Lo scopo e l’orizzonte imprescindibile del crowdfunding è quello di chiarire per quale motivo si vogliono raccogliere fondi, la trasparenza è essenziale per avere successo e coinvolgere gli internauti che dovranno finanziare il progetto di qualcun altro.

Tipi di crowdfunding

Abbiamo il crowdfunding reward, la forma ad oggi più diffusa in Italia, che serve finanziare progetti circoscritti, dando cambio un premio al finanziatore un premio, ad esempio i biglietti per uno spettacolo o l’abbonamento a una rivista. Premio che nella maggior parte dei casi è il prodotto che la raccolta fondi si propone di realizzare. Un altro tipo di crowdfunding mira invece al valore sociale del progetto, chi partecipa alla raccolta non ottiene in cambio un oggetto ma ritiene che l’utilità pubblica, morale, dell‘idea che si persegue sia la propria ricompensa.

Piattaforme di crowdfunding

A seconda dello scopo che si persegue avremmo piattaforme di crowdfunding generaliste, che raccolgono progetti per i ogni area di interesse o tematiche, o tematiche, che cioè finanziano progetti in settori specifici. In base al modello di crowdfunding avremo piattaforme donation based, in cui è possibile fare donazioni per sostenere una determinata causa o iniziativa, senza ricevere nulla in cambio (ad esempio chi sostiene una campagna politica/elettorale); piattaforme reward based, che come detto prevedono un premio non in denaro in cambio del finanziamento del progetto.
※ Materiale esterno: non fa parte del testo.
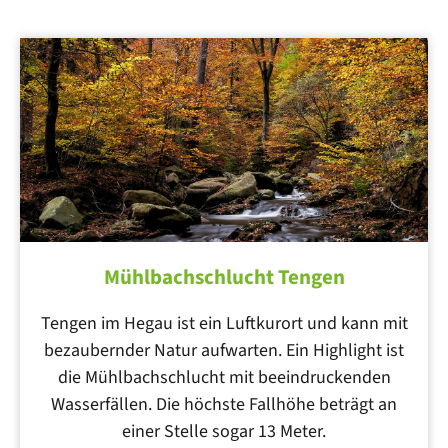
Mühlbachschlucht Tengen
Tengen im Hegau ist ein Luftkurort und kann mit
bezaubernder Natur aufwarten. Ein Highlight ist
die Mühlbachschlucht mit beeindruckenden
Wasserfällen. Die höchste Fallhöhe beträgt an
einer Stelle sogar 13 Meter.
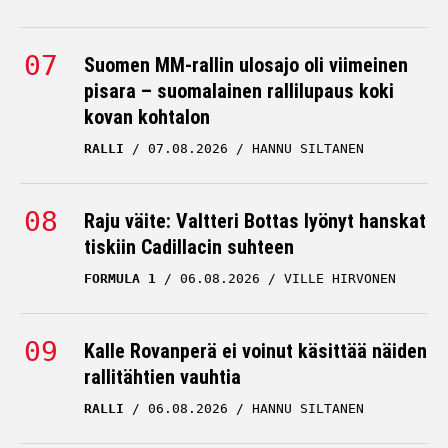
Suomen MM-rallin ulosajo oli viimeinen
pisara – suomalainen rallilupaus koki
kovan kohtalon
RALLI
07.08.2026
HANNU SILTANEN
Raju väite: Valtteri Bottas lyönyt hanskat
tiskiin Cadillacin suhteen
FORMULA 1
06.08.2026
VILLE HIRVONEN
Kalle Rovanperä ei voinut käsittää näiden
rallitähtien vauhtia
RALLI
06.08.2026
HANNU SILTANEN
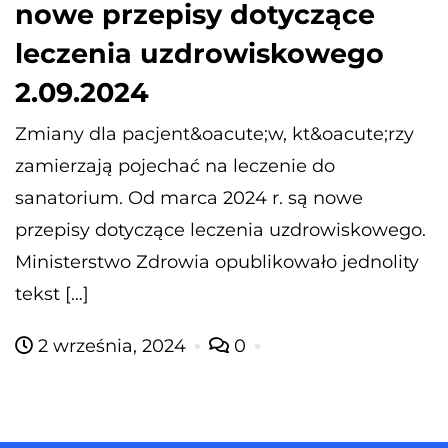
nowe przepisy dotyczące
leczenia uzdrowiskowego
2.09.2024
Zmiany dla pacjent&oacute;w, kt&oacute;rzy
zamierzają pojechać na leczenie do
sanatorium. Od marca 2024 r. są nowe
przepisy dotyczące leczenia uzdrowiskowego.
Ministerstwo Zdrowia opublikowało jednolity
tekst […]
2 września, 2024
0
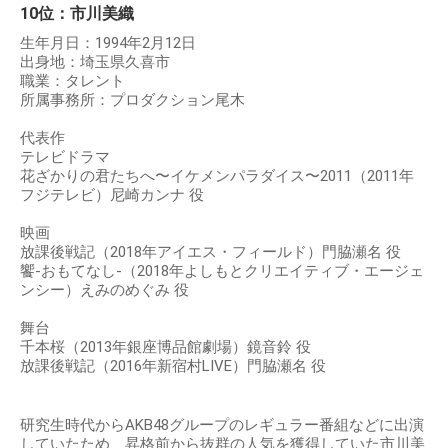
10位：市川美織
生年月日：1994年2月12日
出身地：埼玉県久喜市
職業：タレント
所属事務所：プロダクション尾木
代表作
テレビドラマ
花ざかりの君たちへ〜イケメンパラダイス〜2011（2011年
フジテレビ）尼崎カンナ 役
映画
放課後戦記（2018年アイエス・フィールド）門脇瀬名 役
饗-おもてなし-（2018年よしもとクリエイティブ・エージェ
ンシー）えみのめぐみ 役
舞台
千本桜（2013年銀座博品館劇場）鏡音鈴 役
放課後戦記（2016年新宿村LIVE）門脇瀬名 役
研究生時代からAKB48グループのレギュラー番組などに出演
していたため、昇格前から抜群の人気を獲得していた市川美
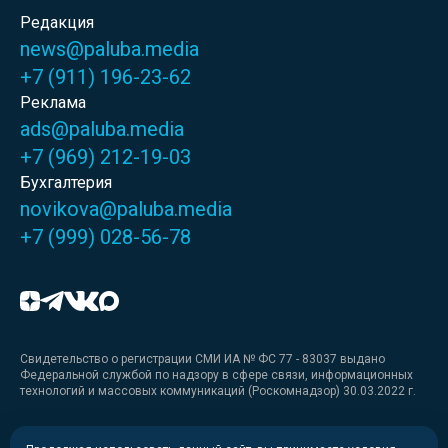
Редакция
news@paluba.media
+7 (911) 196-23-62
Реклама
ads@paluba.media
+7 (969) 212-19-03
Бухгалтерия
novikova@paluba.media
+7 (999) 028-56-78
Свидетельство о регистрации СМИ ИА № ФС 77 - 83037 выдано
Федеральной службой по надзору в сфере связи, информационных
технологий и массовых коммуникаций (Роскомнадзор) 30.03.2022 г.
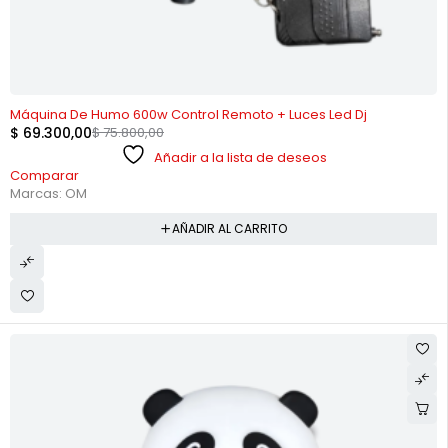
-9%
Máquina De Humo 600w Control Remoto + Luces Led Dj
$
69.300,00
$
75.800,00
Añadir a la lista de deseos
Comparar
Marcas:
OM
AÑADIR AL CARRITO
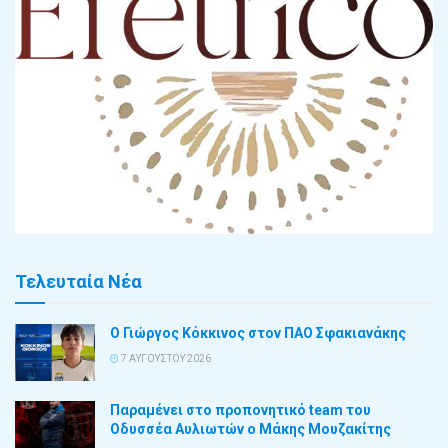
Τελευταία Νέα
Ο Γιώργος Κόκκινος στον ΠΑΟ Σφακιανάκης
7 ΑΥΓΟΎΣΤΟΥ 2026
Παραμένει στο προπονητικό team του
Οδυσσέα Αυλιωτών ο Μάκης Μουζακίτης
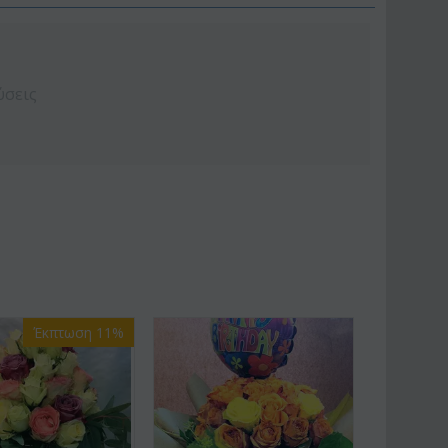
ύσεις
Έκπτωση 11%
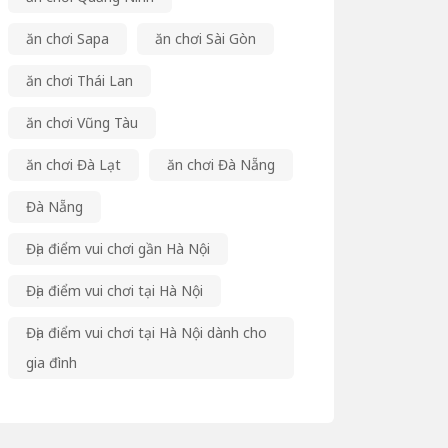
ăn chơi Sapa
ăn chơi Sài Gòn
ăn chơi Thái Lan
ăn chơi Vũng Tàu
ăn chơi Đà Lạt
ăn chơi Đà Nẵng
Đà Nẵng
Địa điểm vui chơi gần Hà Nội
Địa điểm vui chơi tại Hà Nội
Địa điểm vui chơi tại Hà Nội dành cho
gia đình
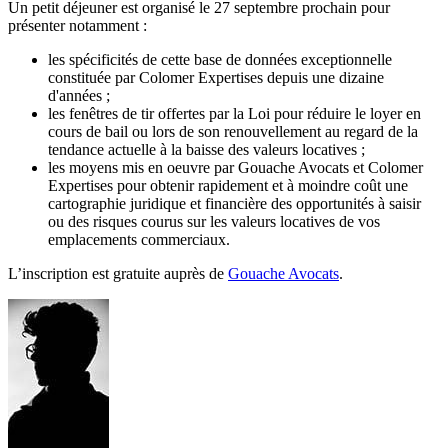
Un petit déjeuner est organisé le 27 septembre prochain pour
présenter notamment :
les spécificités de cette base de données exceptionnelle
constituée par Colomer Expertises depuis une dizaine
d'années ;
les fenêtres de tir offertes par la Loi pour réduire le loyer en
cours de bail ou lors de son renouvellement au regard de la
tendance actuelle à la baisse des valeurs locatives ;
les moyens mis en oeuvre par Gouache Avocats et Colomer
Expertises pour obtenir rapidement et à moindre coût une
cartographie juridique et financière des opportunités à saisir
ou des risques courus sur les valeurs locatives de vos
emplacements commerciaux.
L’inscription est gratuite auprès de
Gouache Avocats
.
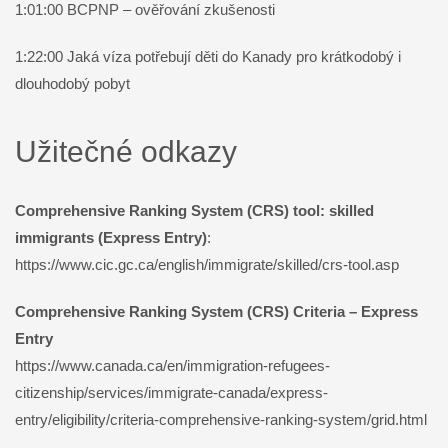
1:01:00 BCPNP – ověřování zkušenosti
1:22:00 Jaká víza potřebují děti do Kanady pro krátkodobý i
dlouhodobý pobyt
Užitečné odkazy
Comprehensive Ranking System (CRS) tool: skilled
immigrants (Express Entry)
:
https://www.cic.gc.ca/english/immigrate/skilled/crs-tool.asp
Comprehensive Ranking System (CRS) Criteria – Express
Entry
https://www.canada.ca/en/immigration-refugees-
citizenship/services/immigrate-canada/express-
entry/eligibility/criteria-comprehensive-ranking-system/grid.html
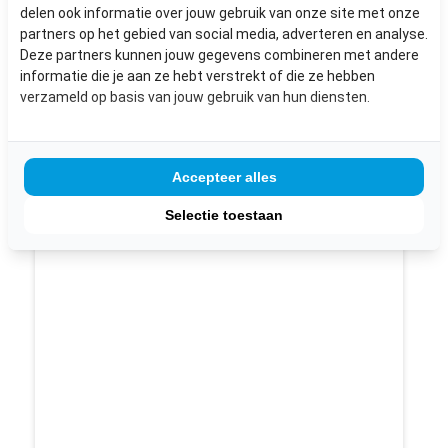
delen ook informatie over jouw gebruik van onze site met onze
€ 25,-
partners op het gebied van social media, adverteren en analyse.
Deze partners kunnen jouw gegevens combineren met andere
inclusief BTW
informatie die je aan ze hebt verstrekt of die ze hebben
verzameld op basis van jouw gebruik van hun diensten.
Bekijk dit product
Accepteer alles
Selectie toestaan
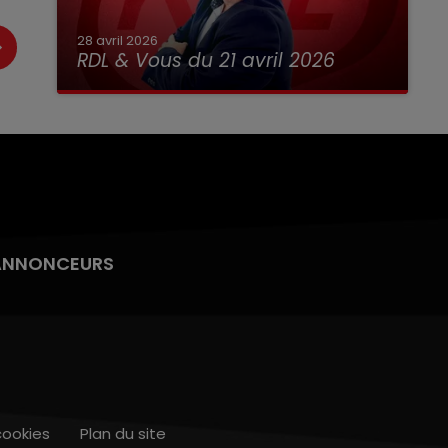
28 avril 2026
RDL & Vous du 21 avril 2026
ANNONCEURS
cookies
Plan du site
E ancora abbiamo il peer to peer lending, forma usata per realizzare prestiti tra privati, ricompensati con il pagamento di interessi, e il royalty based: si finanzia un’iniziativa per essere ripagati con i profitti della stessa. Infine c’è l’equity based, nel caso in cui con l’investimento online si compra un vero e proprio titolo di partecipazione in una società e la ricompensa qui è di tipo amministrativo-patrimoniale.

Normativa

L’Italia è stato il primo Paese in Europa a normare l’equity crowdfunding. Nel nostro Paese i portali di crowdfunding sono equiparati alle applicazioni già esistenti come per il pubblico risparmio e i servizi di pagamento.

Per aiutare le pmi e in particolare le start-up innovative dopo la crisi scoppiata nel 2008, il DL 179/2012, il cosidetto Decreto crescita bis, poi convertito nella Legge 221 del 17 dicembre 2012, stabilisce che l’equity crowdfunding è uno strumento che può favorire lo sviluppo delle start-up innovative con regole e modalità di finanziamento che permettono di sfruttare le potenzialità di internet e stimolare la crescita dell’intero sistema. La legge ha affidato alla Consob la definizione degli aspetti specifici dell’equity crowdfunding con l’obiettivo di creare un clima di fiducia negli investitori.